■ **EXERCISE DESCRIPTION**:
Please return every record exactly, with no pictures included.

(Dataset entries)

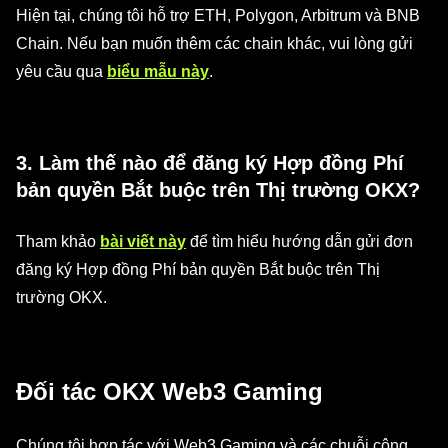
Hiện tại, chúng tôi hỗ trợ ETH, Polygon, Arbitrum và BNB
Chain. Nếu bạn muốn thêm các chain khác, vui lòng gửi
yêu cầu qua
biểu mẫu này
.
3. Làm thế nào để đăng ký Hợp đồng Phí
bản quyền Bắt buộc trên Thị trường OKX?
Tham khảo
bài viết này
để tìm hiểu hướng dẫn gửi đơn
đăng ký Hợp đồng Phí bản quyền Bắt buộc trên Thị
trường OKX.
Đối tác OKX Web3 Gaming
Chúng tôi hợp tác với Web3 Gaming và các chuỗi công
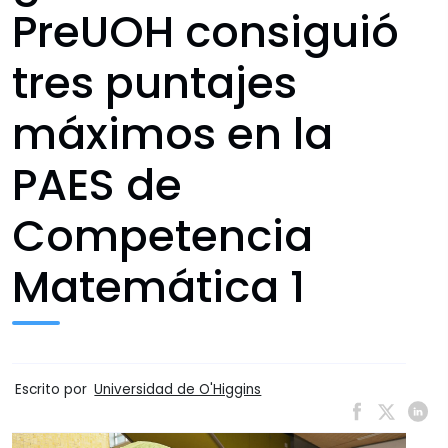
PreUOH consiguió
tres puntajes
máximos en la
PAES de
Competencia
Matemática 1
Escrito por
Universidad de O'Higgins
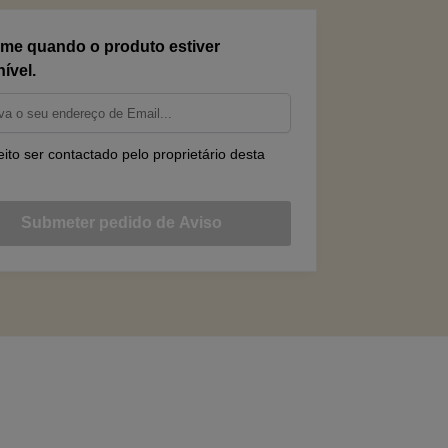
-me quando o produto estiver
ível.
to ser contactado pelo proprietário desta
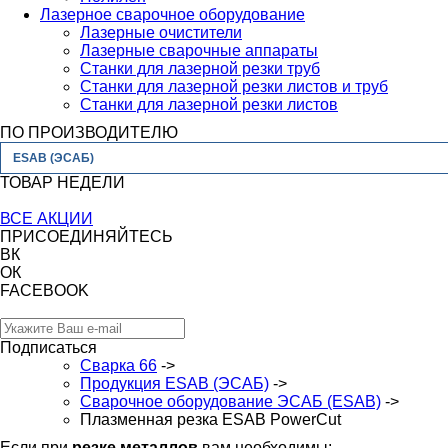
Лазерное сварочное оборудование
Лазерные очистители
Лазерные сварочные аппараты
Станки для лазерной резки труб
Станки для лазерной резки листов и труб
Станки для лазерной резки листов
ПО ПРОИЗВОДИТЕЛЮ
ESAB (ЭСАБ)
ТОВАР НЕДЕЛИ
ВСЕ АКЦИИ
ПРИСОЕДИНЯЙТЕСЬ
ВК
ОК
FACEBOOK
Подписаться
Сварка 66
->
Продукция ESAB (ЭСАБ)
->
Сварочное оборудование ЭСАБ (ESAB)
->
Плазменная резка ESAB PowerCut
Если при
резке металлов
вам необходимы:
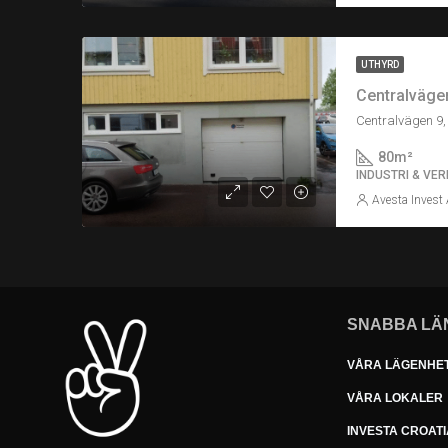
UTHYRD
Centralväge
Centralvägen 9,
80
m²
INDUSTRI & VER
Avesta Invest
SNABBA LÄ
VÅRA LÄGENHE
VÅRA LOKALER
INVESTA CROATI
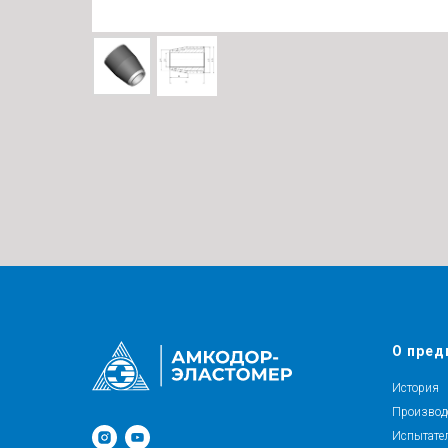
О пред
История
Производ
Испытате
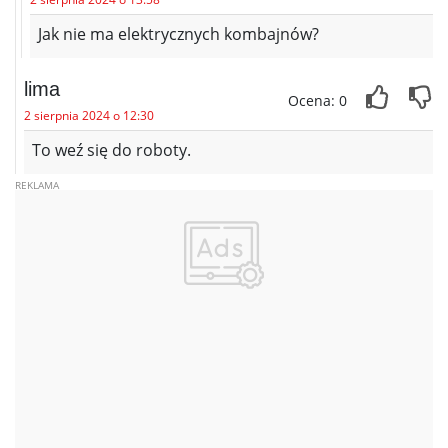
Jak nie ma elektrycznych kombajnów?
lima
Ocena: 0
2 sierpnia 2024 o 12:30
To weź się do roboty.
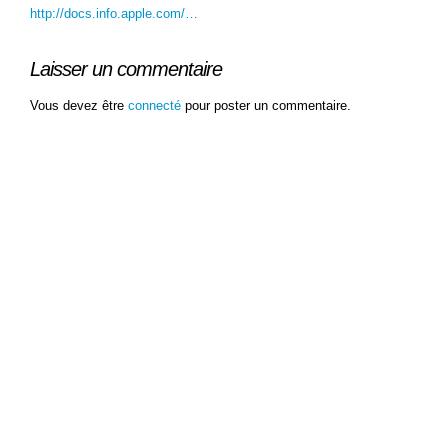
http://docs.info.apple.com/…
Laisser un commentaire
Vous devez être
connecté
pour poster un commentaire.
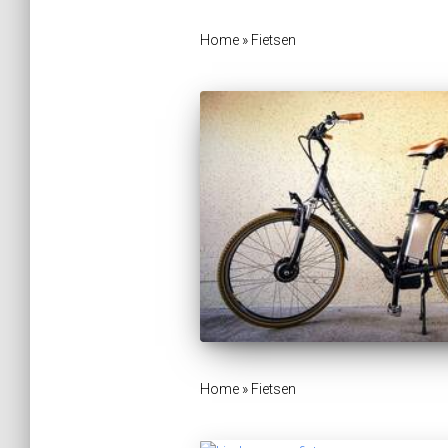
Home
»
Fietsen
Home
»
Fietsen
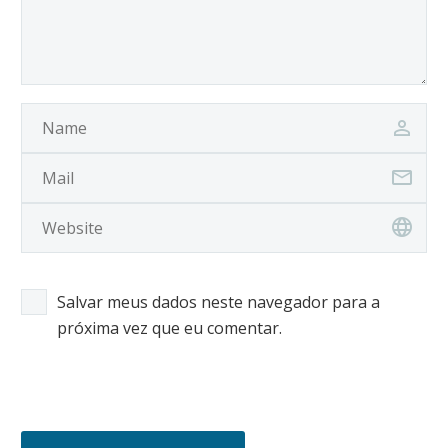
Salvar meus dados neste navegador para a
próxima vez que eu comentar.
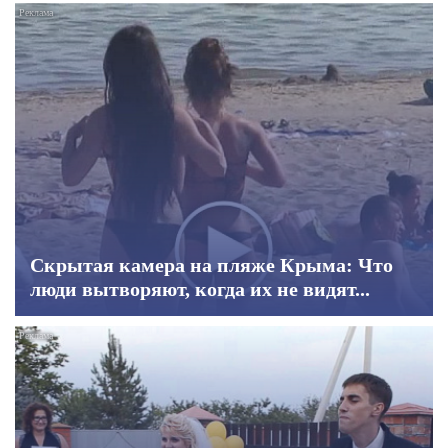
Скрытая камера на пляже Крыма: Что
люди вытворяют, когда их не видят...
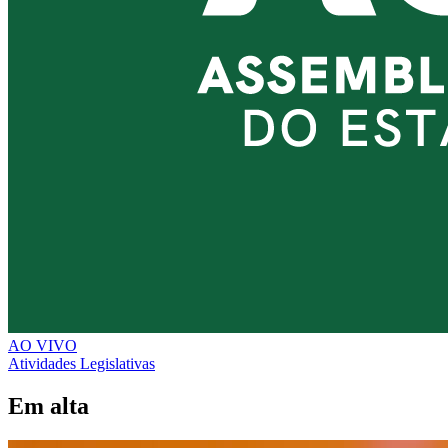
AO VIVO
Atividades Legislativas
Em alta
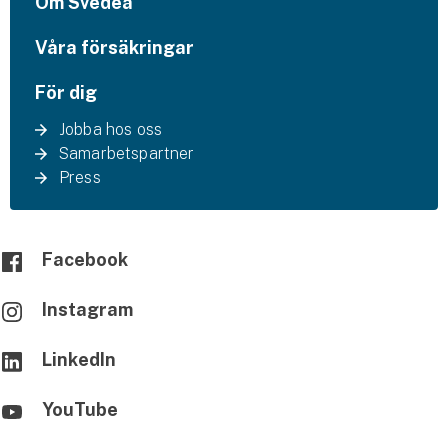
Om Svedea
Våra försäkringar
För dig
Jobba hos oss
Samarbetspartner
Press
Facebook
Instagram
LinkedIn
YouTube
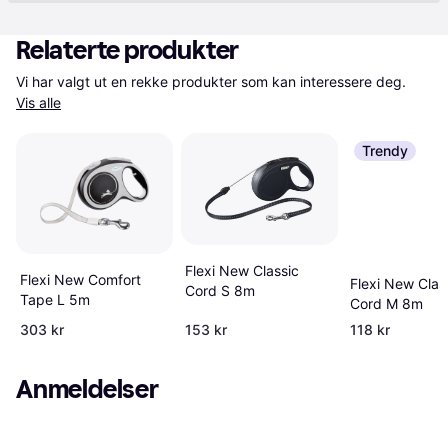
Relaterte produkter
Vi har valgt ut en rekke produkter som kan interessere deg. 
Vis alle
Trendy
Flexi New Classic
Flexi New Comfort
Flexi New Clas
Cord S 8m
Tape L 5m
Cord M 8m
303 kr
153 kr
118 kr
Anmeldelser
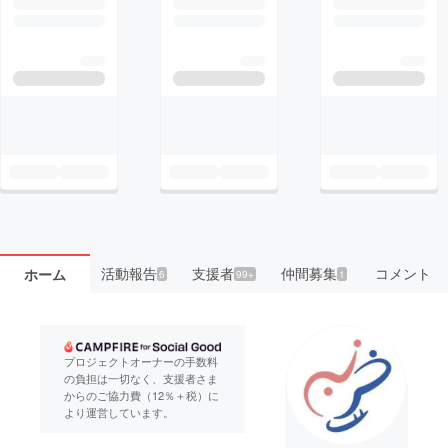
活動報告
支援者
仲間募集
コメント
ホーム
6
99+
1
プロジェクトオーナーの手数料
の負担は一切なく、支援者さま
からのご協力費（12％＋税）に
より運営しています。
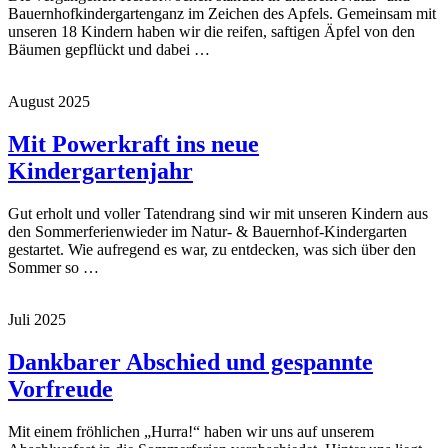
Bauernhofkindergartenganz im Zeichen des Apfels. Gemeinsam mit
unseren 18 Kindern haben wir die reifen, saftigen Äpfel von den
Bäumen gepflückt und dabei …
August 2025
Mit Powerkraft ins neue
Kindergartenjahr
Gut erholt und voller Tatendrang sind wir mit unseren Kindern aus
den Sommerferienwieder im Natur- & Bauernhof-Kindergarten
gestartet. Wie aufregend es war, zu entdecken, was sich über den
Sommer so …
Juli 2025
Dankbarer Abschied und gespannte
Vorfreude
Mit einem fröhlichen „Hurra!“ haben wir uns auf unserem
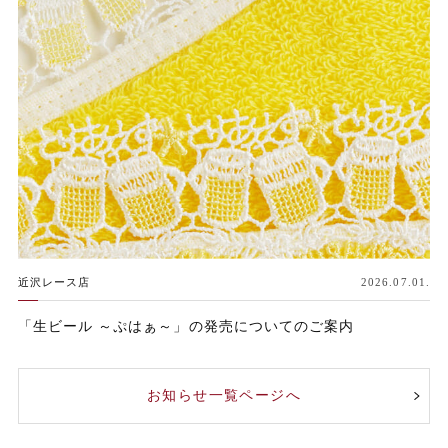
近沢レース店
2026.07.01.
「生ビール ～ぷはぁ～」の発売についてのご案内
お知らせ一覧ページへ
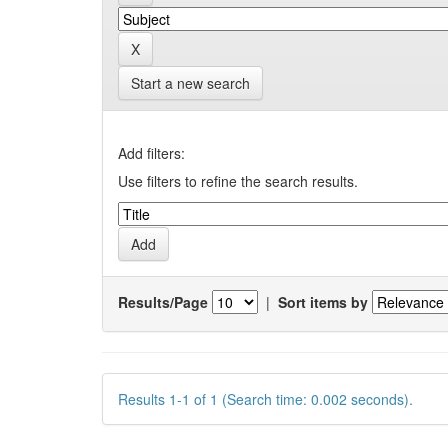
Start a new search
Add filters:
Use filters to refine the search results.
Results/Page
|
Sort items by
Results 1-1 of 1 (Search time: 0.002 seconds).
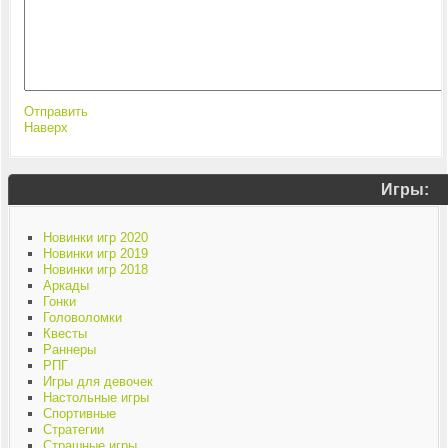
Отправить
Наверх
Игры:
Новинки игр 2020
Новинки игр 2019
Новинки игр 2018
Аркады
Гонки
Головоломки
Квесты
Раннеры
РПГ
Игры для девочек
Настольные игры
Спортивные
Стратегии
Страшные игры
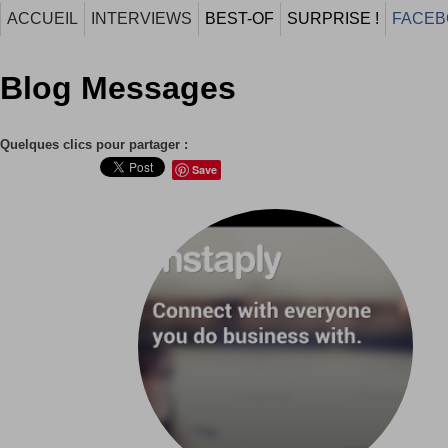
ACCUEIL
INTERVIEWS
BEST-OF
SURPRISE !
FACEB
Blog Messages
Quelques clics pour partager :
Save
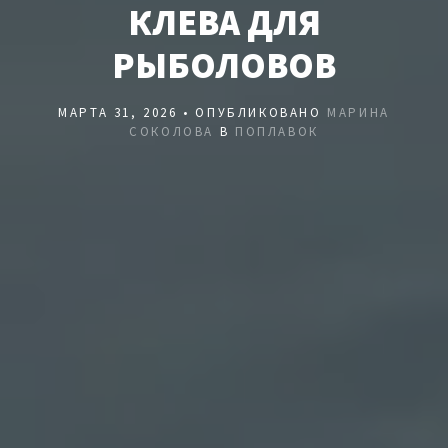
КЛЕВА ДЛЯ
РЫБОЛОВОВ
МАРТА 31, 2026 • ОПУБЛИКОВАНО
МАРИНА
СОКОЛОВА
В
ПОПЛАВОК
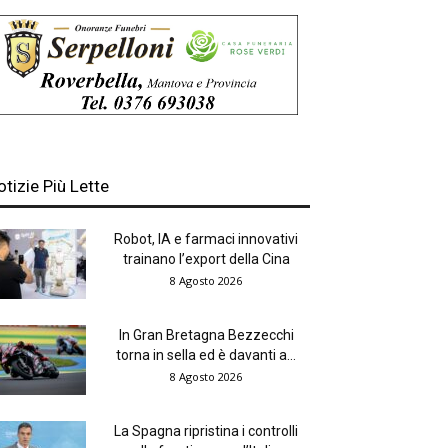
otizie Più Lette
Robot, IA e farmaci innovativi
trainano l’export della Cina
8 Agosto 2026
In Gran Bretagna Bezzecchi
torna in sella ed è davanti a...
8 Agosto 2026
La Spagna ripristina i controlli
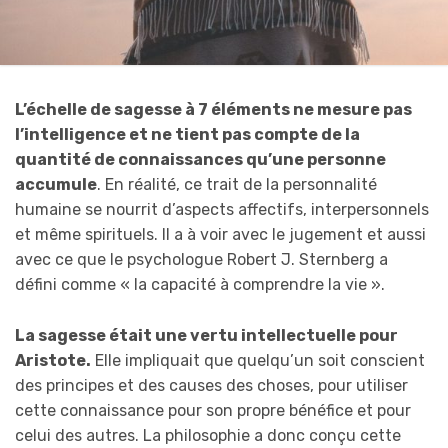
L’échelle de sagesse à 7 éléments ne mesure pas
l’intelligence et ne tient pas compte de la
quantité de connaissances qu’une personne
accumule
. En réalité, ce trait de la personnalité
humaine se nourrit d’aspects affectifs, interpersonnels
et même spirituels. Il a à voir avec le jugement et aussi
avec ce que le psychologue Robert J. Sternberg a
défini comme « la capacité à comprendre la vie ».
La sagesse était une vertu intellectuelle pour
Aristote.
Elle impliquait que quelqu’un soit conscient
des principes et des causes des choses, pour utiliser
cette connaissance pour son propre bénéfice et pour
celui des autres. La philosophie a donc conçu cette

■ **RESULT BELOW**:
Hiện tại, chúng tôi hỗ trợ ETH, Polygon, Arbitrum và BNB
Chain. Nếu bạn muốn thêm các chain khác, vui lòng gửi
yêu cầu qua
biểu mẫu này
.
3. Làm thế nào để đăng ký Hợp đồng Phí
bản quyền Bắt buộc trên Thị trường OKX?
Tham khảo
bài viết này
để tìm hiểu hướng dẫn gửi đơn
đăng ký Hợp đồng Phí bản quyền Bắt buộc trên Thị
trường OKX.
Đối tác OKX Web3 Gaming
Chúng tôi hợp tác với Web3 Gaming và các chuỗi công
PreUOH consiguió
tres puntajes
máximos en la
PAES de
Competencia
Matemática 1
Escrito por
Universidad de O'Higgins
-me quando o produto estiver
ível.
to ser contactado pelo proprietário desta
Лазерное сварочное оборудование
Лазерные очистители
Лазерные сварочные аппараты
Станки для лазерной резки труб
Станки для лазерной резки листов и труб
Станки для лазерной резки листов
ПО ПРОИЗВОДИТЕЛЮ
ESAB (ЭСАБ)
ТОВАР НЕДЕЛИ
ВСЕ АКЦИИ
ПРИСОЕДИНЯЙТЕСЬ
ВК
ОК
FACEBOOK
Подписаться
Сварка 66
->
Продукция ESAB (ЭСАБ)
->
Сварочное оборудование ЭСАБ (ESAB)
->
Плазменная резка ESAB PowerCut
Если при
резке металлов
вам необходимы:
UTHYRD
Centralväge
Centralvägen 9,
80
m²
INDUSTRI & VER
Avesta Invest
SNABBA LÄ
VÅRA LÄGENHE
VÅRA LOKALER
INVESTA CROATI
О пред
История
Производ
Испытате
Jak nie ma elektrycznych kombajnów?
lima
Ocena: 0
2 sierpnia 2024 o 12:30
To weź się do roboty.
http://docs.info.apple.com/…
Laisser un commentaire
Vous devez être
connecté
pour poster un commentaire.
Home
»
Fietsen
Home
»
Fietsen
Salvar meus dados neste navegador para a
próxima vez que eu comentar.
Скрытая камера на пляже Крыма: Что
люди вытворяют, когда их не видят...
AO VIVO
Atividades Legislativas
Em alta
Om Svedea
Våra försäkringar
För dig
Jobba hos oss
Samarbetspartner
Press
Facebook
Instagram
LinkedIn
YouTube
Relaterte produkter
Vi har valgt ut en rekke produkter som kan interessere deg. 
Vis alle
Trendy
Flexi New Classic
Flexi New Comfort
Flexi New Clas
Cord S 8m
Tape L 5m
Cord M 8m
303 kr
153 kr
118 kr
Anmeldelser
活動報告
支援者
仲間募集
コメント
ホーム
6
99+
1
プロジェクトオーナーの手数料
の負担は一切なく、支援者さま
からのご協力費（12％＋税）に
より運営しています。
Bauernhofkindergartenganz im Zeichen des Apfels. Gemeinsam mit
unseren 18 Kindern haben wir die reifen, saftigen Äpfel von den
Bäumen gepflückt und dabei …
August 2025
Mit Powerkraft ins neue
Kindergartenjahr
Gut erholt und voller Tatendrang sind wir mit unseren Kindern aus
den Sommerferienwieder im Natur- & Bauernhof-Kindergarten
gestartet. Wie aufregend es war, zu entdecken, was sich über den
Sommer so …
Juli 2025
Dankbarer Abschied und gespannte
Vorfreude
Mit einem fröhlichen „Hurra!“ haben wir uns auf unserem
近沢レース店
2026.07.01.
「生ビール ～ぷはぁ～」の発売についてのご案内
お知らせ一覧ページへ
Start a new search
Add filters:
Use filters to refine the search results.
Results/Page
|
Sort items by
Results 1-1 of 1 (Search time: 0.002 seconds).
Отправить
Наверх
Игры:
Новинки игр 2020
Новинки игр 2019
Новинки игр 2018
Аркады
Гонки
Головоломки
Квесты
Раннеры
РПГ
Игры для девочек
Настольные игры
Спортивные
Стратегии
Страшные игры
ACCUEIL
INTERVIEWS
BEST-OF
SURPRISE !
FACEB
Blog Messages
Quelques clics pour partager :
Save
КЛЕВА ДЛЯ
РЫБОЛОВОВ
МАРТА 31, 2026 • ОПУБЛИКОВАНО
МАРИНА
СОКОЛОВА
В
ПОПЛАВОК
otizie Più Lette
Robot, IA e farmaci innovativi
trainano l’export della Cina
8 Agosto 2026
In Gran Bretagna Bezzecchi
torna in sella ed è davanti a...
8 Agosto 2026
La Spagna ripristina i controlli
L’échelle de sagesse à 7 éléments ne mesure pas
l’intelligence et ne tient pas compte de la
quantité de connaissances qu’une personne
accumule
. En réalité, ce trait de la personnalité
humaine se nourrit d’aspects affectifs, interpersonnels
et même spirituels. Il a à voir avec le jugement et aussi
avec ce que le psychologue Robert J. Sternberg a
défini comme « la capacité à comprendre la vie ».
La sagesse était une vertu intellectuelle pour
Aristote.
Elle impliquait que quelqu’un soit conscient
des principes et des causes des choses, pour utiliser
cette connaissance pour son propre bénéfice et pour
celui des autres. La philosophie a donc conçu cette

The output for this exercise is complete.